Der Baum ist tot

Wo die A 20 hinkommt, wächst keine Eiche mehr. Selbst wenn sie 350 Jahre alt ist. „Schade, so einen Baum abzusägen“ sagt Ulf Stühmer. Er hat es trotzdem getan / Ein Standortbesuch zwischen Bad Segeberg und Lübeck von Esther Geißlinger

Er hat sie oft gesehen, morgens auf dem Weg zur Arbeit. Hat zu ihr rüber geschaut und sie bewundert, wie sie da stand, nahe der Straße. Der hohe Wuchs, die Gestalt: „So was sieht man nicht oft“, hat er gedacht und sich heimlich gewünscht: „Die hätte ich gern.“

Nun hat er sie. Sie liegt hingestreckt im Schnee, und Ulf Stühmer darf tun, was er schon lange wollte: die Säge ansetzen. „Ich habe Respekt vor so alten Bäumen“, sagt der Tischlermeister. Stühmer ist ein junger Mann mit einem schmalen Gesicht, das an diesem Tag angespannt wirkt. Es geht für ihn um etwas, und dieses Etwas ist sein mobiles Sägewerk, das er vorführen will. Da darf nichts schief gehen. Presse hat er eingeladen und ein Kamerateam, das einen Werbefilm drehen soll über ihn und seine Säge. Die alte Eiche, die tot im eisigen Schlamm liegt, ist ein Glückfall für Ulf Stühmer, auch wenn er sie ein wenig bedauert: „Schade, so einen Baum abzusägen.“

Aber die Eiche, 350 Jahre alt, 22 Meter hoch, stand im Weg. „Genau auf der Trasse“, erklärt Stefan Zech. Er und sein Partner Andreas Gulski sind zuständig dafür, die Trasse zu räumen – für die Autobahn 20, die hier entlangführen soll, nahe bei, teilweise auf der heutigen Bundesstraße 206 zwischen Lübeck und Bad Segeberg. Zech, Chef der Firma „Ho Wa Ku Ba“, mag alte Bäume auch. Er lebt von ihnen: „Ho Wa Ku Ba“ steht für „Holz Wald Kunst Baum“. Zech kümmert sich in Parks und Wäldern um Baumpflege, saniert Problemfälle und schafft abgestorbene Riesen weg. Aus dem Holz baut er Spielzeug und Möbel, lauter Unikate.

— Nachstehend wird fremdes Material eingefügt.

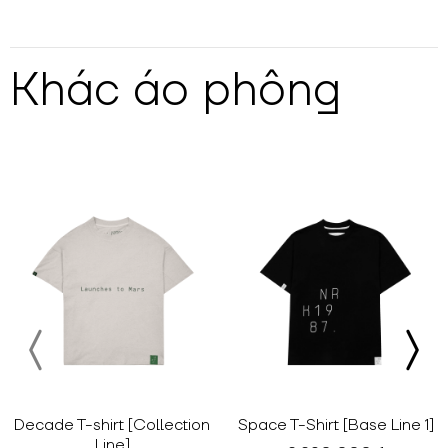
Khác
áo phông
Decade T-shirt [Collection
Space T-Shirt [Base Line 1]
Line]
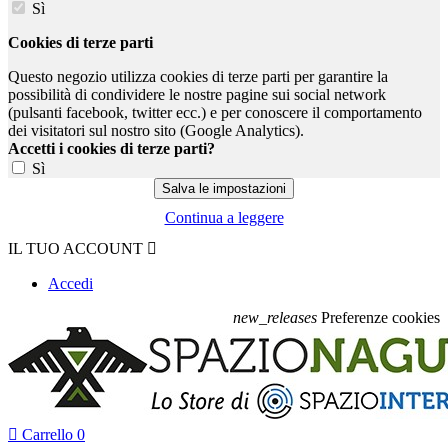
Sì
Cookies di terze parti
Questo negozio utilizza cookies di terze parti per garantire la
possibilità di condividere le nostre pagine sui social network
(pulsanti facebook, twitter ecc.) e per conoscere il comportamento
dei visitatori sul nostro sito (Google Analytics).
Accetti i cookies di terze parti?
Sì
Continua a leggere
IL TUO ACCOUNT

Accedi
new_releases
Preferenze cookies

Carrello
0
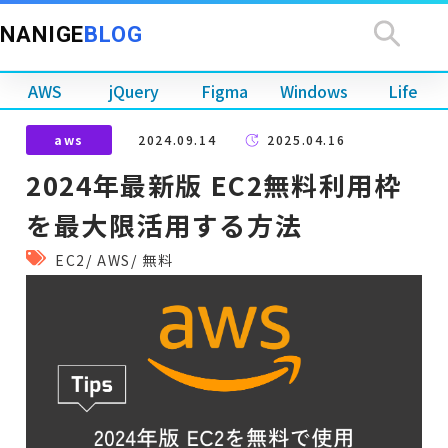
NANIGE
BLOG
AWS
jQuery
Figma
Windows
Life
aws
2024.09.14
2025.04.16
2024年最新版 EC2無料利用枠
を最大限活用する方法
EC2
/
AWS
/
無料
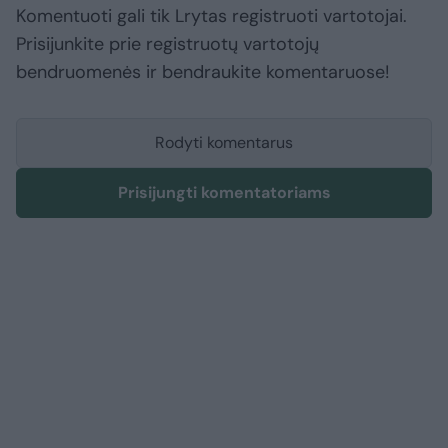
Komentuoti gali tik Lrytas registruoti vartotojai.
Prisijunkite prie registruotų vartotojų
bendruomenės ir bendraukite komentaruose!
Rodyti komentarus
Prisijungti komentatoriams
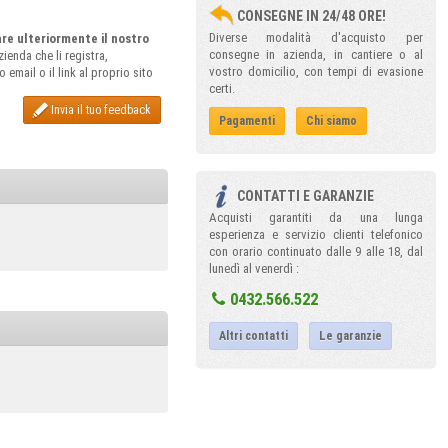
CONSEGNE IN 24/48 ORE!
Diverse modalità d'acquisto per
rare ulteriormente il nostro
consegne in azienda, in cantiere o al
ienda che li registra,
vostro domicilio, con tempi di evasione
email o il link al proprio sito
certi.
Invia il tuo feedback
Pagamenti
Chi siamo
CONTATTI E GARANZIE
Acquisti garantiti da una lunga
esperienza e servizio clienti telefonico
con orario continuato dalle 9 alle 18, dal
lunedì al venerdì :
0432.566.522
Altri contatti
Le garanzie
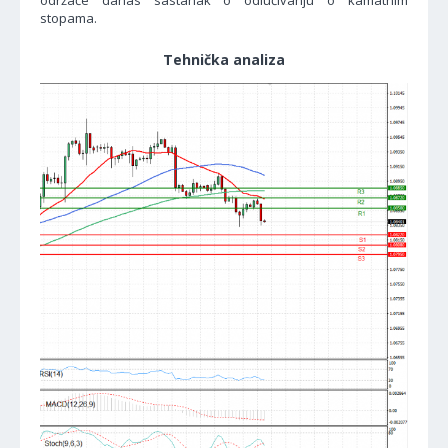
održaće danas sastanak o odlučivanju o kamatnim
stopama.
Tehnička analiza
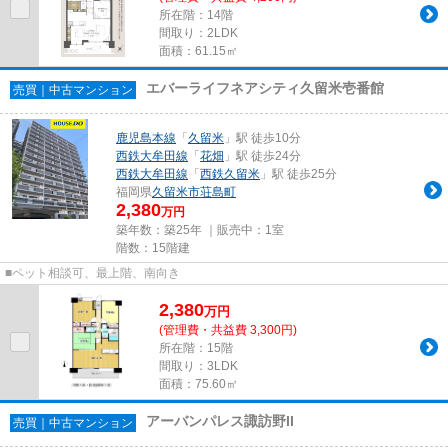
所在階：14階
間取り：2LDK
面積：61.15㎡
エバーライフネアシティ久留米壱番館
売買｜中古マンション
鹿児島本線
「
久留米
」駅 徒歩10分
西鉄大牟田線
「
花畑
」駅 徒歩24分
西鉄大牟田線
「
西鉄久留米
」駅 徒歩25分
福岡県
久留米市
荘島町
2,380
万円
築年数：築25年 ｜販売中：
1室
階数：15階建
■ペット相談可、最上階、南向き
2,380
万
円
(管理費・共益費 3,300円)
所在階：15階
間取り：3LDK
面積：75.60㎡
アーバンパレス諏訪野II
売買｜中古マンション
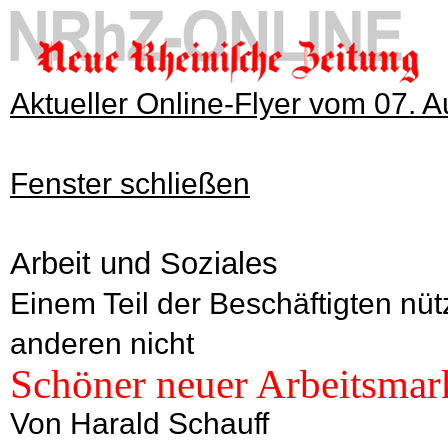
Aktueller Online-Flyer vom 07. 
Fenster schließen
Arbeit und Soziales
Einem Teil der Beschäftigten nüt
anderen nicht
Schöner neuer Arbeitsmar
Von Harald Schauff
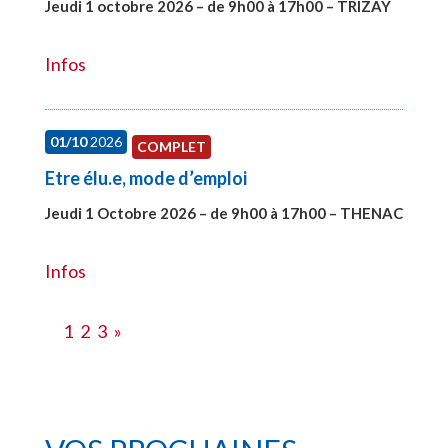
Jeudi 1 octobre 2026 – de 9h00 à 17h00 – TRIZAY
#28151
Infos
01/10
2026
COMPLET
Etre élu.e, mode d’emploi
Jeudi 1 Octobre 2026 – de 9h00 à 17h00 – THENAC
#28516
Infos
1
2
3
»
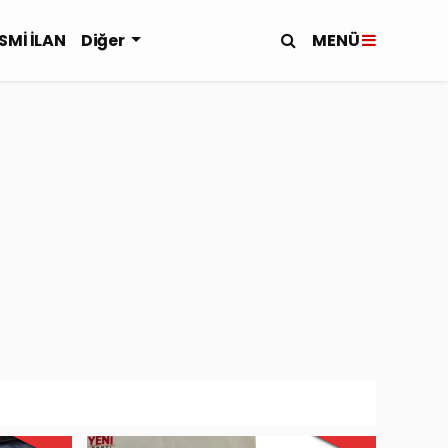
MENÜ
SMİ İLAN
Diğer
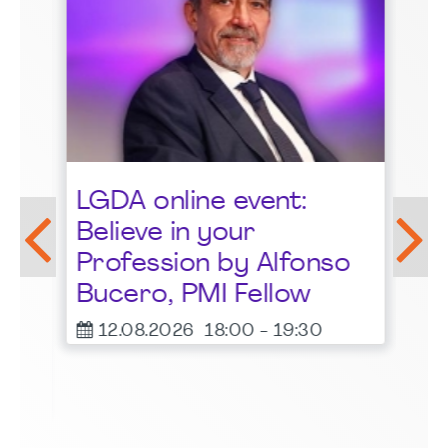
St
LGDA online event:
G
Believe in your
1
Profession by Alfonso
F
Bucero, PMI Fellow
er
12.08.2026
18:00
-
19:30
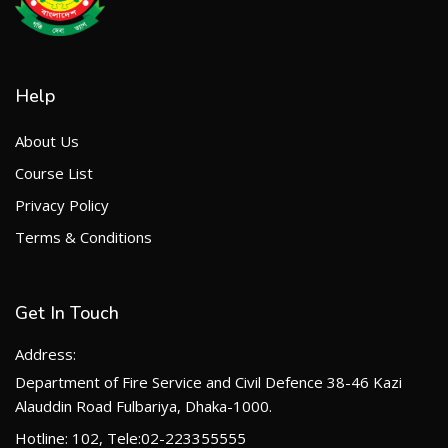
Help
About Us
Course List
Privacy Policy
Terms & Conditions
Get In Touch
Address:
Department of Fire Service and Civil Defence 38-46 Kazi
Alauddin Road Fulbariya, Dhaka-1000.
Hotline: 102, Tele:02-223355555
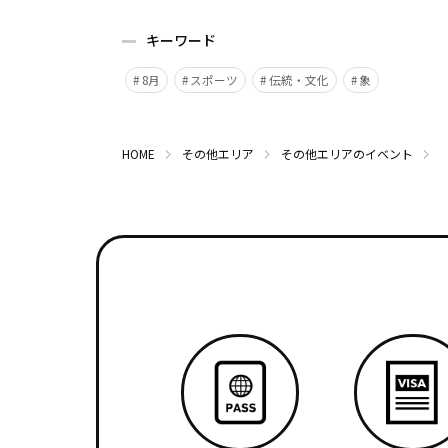
キーワード
8月
スポーツ
伝統・文化
象
HOME
その他エリア
その他エリアのイベント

Jetzt hat er den Auftrag erhalten, Platz zu schaffen für den Autobahnbau. Die 350 Jahre alte Eiche, ein Riese mit einem Stammumfang von fast zwei Metern, war der größte Baum auf diesem Teilstück der Trasse. Ansonsten sägen Zech und Gulski vor allem kleinere Buchen aus der Bahn und brechen Knicks, die traditionellen Hecken zwischen den Feldern. Etwa 7.000 Meter Knickbestand gehen allein auf diesem Stück zwischen Lübeck und Bad Segeberg verloren. Bis zum 15. März müssen die meisten Bäume gefällt und die Reste abgefahren sein, dann beginnt die Brutsaison. „Wir kriegen das aber hin“, erklärt Zech. „80 Prozent haben wir schon geschafft.“

Die Männer, die an diesem Tag um die gefallene Eiche herumstehen und Stühmer beobachten, wie er seine mobile Säge aufbaut, sagen alle, wie schade es um den Baum sei. Eines allerdings beruhigt die Gemüter ein wenig: „Sie war faulig“, sagt Zech. „Wir mussten sie nur antippen, dann kippte sie schon. Das wäre fast gefährlich geworden.“ Mit guter und teurer Pflege hätte die Eiche länger durchgehalten – aber wer steckt schon Geld in einen Baum auf einem Feld nahe einer Bundesstraße? Ohne die A 20, meint Zech, wäre die Eiche vermutlich irgendwann einfach umgefallen.

Ulf Stühmers Interesse gilt einem geraden Teilstück des Stammes, das allein etwa acht Meter misst. Die Reste der Eiche, die dicken Äste, die Zweige, liegen in einem unordentlichen Haufen neben dem Stamm, Zechs und Gulskis Helfer heben sie mit schweren Maschinen aus dem Weg. Es schneit unaufhörlich in feinen, nassen Flocken, die Männer tragen dicke Handschuhe und blasen weiße Atemwolken in den trüben Himmel. Nahe vorbei rauscht der Verkehr auf der B 206. Manchmal fahren die Lastwagen Stoßstange an Stoßstange.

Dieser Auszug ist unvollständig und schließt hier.